Joe Onisick, technical marketing engineer at Cisco, told me recently that “data centre networks are an ecosystem of virtual and physical servers/devices. Focusing on one does not support applications end-to-end.” And he’s right. Some applications have physical servers for very good reasons, and the same is true of physical network devices.
To blithely state that ‘software always wins’ is to miss the point. Software has to run on something.
Indeed, networking software originally ran on servers, but it was moved off because there are real advantages to running dedicated software on a dedicated device. To think otherwise is to think that we’re all better off going back to only having mainframes and writing everything in Java or COBOL.
I discussed this topic with Scott Lowe, engineering architect at VMware, while he was in town for the recent VMware VMUG User Conference.
"The industry is going to move to a spot where, as IT professionals in the datacentre, we’re going to have to know more than just our one area, but we don’t necessarily have to be super-deep in all the areas," he said.

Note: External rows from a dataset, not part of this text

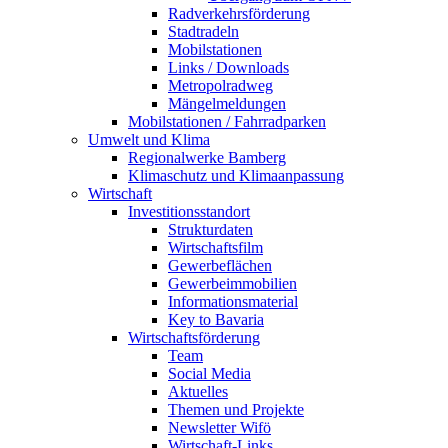
Radverkehrsförderung
Stadtradeln
Mobilstationen
Links / Downloads
Metropolradweg
Mängelmeldungen
Mobilstationen / Fahrradparken
Umwelt und Klima
Regionalwerke Bamberg
Klimaschutz und Klimaanpassung
Wirtschaft
Investitionsstandort
Strukturdaten
Wirtschaftsfilm
Gewerbeflächen
Gewerbeimmobilien
Informationsmaterial
Key to Bavaria
Wirtschaftsförderung
Team
Social Media
Aktuelles
Themen und Projekte
Newsletter Wifö
Wirtschaft-Links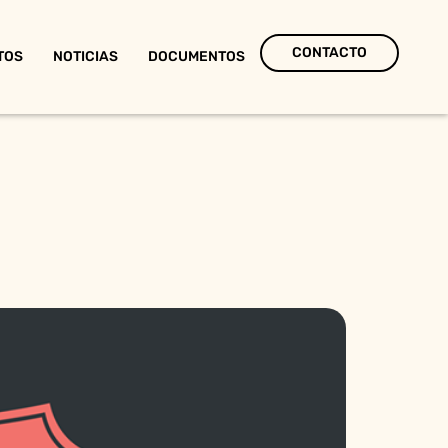
CONTACTO
TOS
NOTICIAS
DOCUMENTOS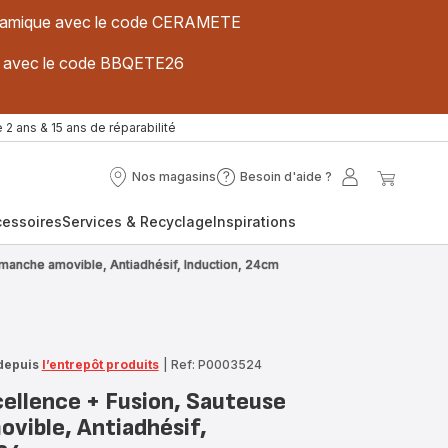
 céramique avec le code CERAMETE
ues avec le code BBQETE26
 2 ans & 15 ans de réparabilité
Nos magasins
Besoin d'aide ?
Nos
Besoin
Mon
Mon
magasins
d'aide
compte
panier
cessoires
Services & Recyclage
Inspirations
?
 manche amovible, Antiadhésif, Induction, 24cm
depuis
l’entrepôt produits
|
Ref: P0003524
cellence + Fusion, Sauteuse
vible, Antiadhésif,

“You might see a virtualisation admin who is also quite conversant with networking, but maybe not to the level of a networking expert."
And that’s the crux of the matter. Convergence of some bits of infrastructure doesn’t mean we go back to having only ‘sysadmins’ who do everything any more than we can return to the days of the Renaissance Man.
Networking people will still exist, but they’ll need to learn something about NFS as well as BGP. Hyper-V boffins will need to understand why the database needs more than one LUN.
For that reason, I welcome the prospect of virtualisation admins learning OSPF. Anything that gets technologists talking to people outside their own petty fiefdoms can only be beneficial.
The big winners will be the generalists, those who have eschewed specialising in favour of a broader understanding. They can provide vital assistance, translating between arcane dialects as their native speakers attempt to forge an alliance in support of the common good.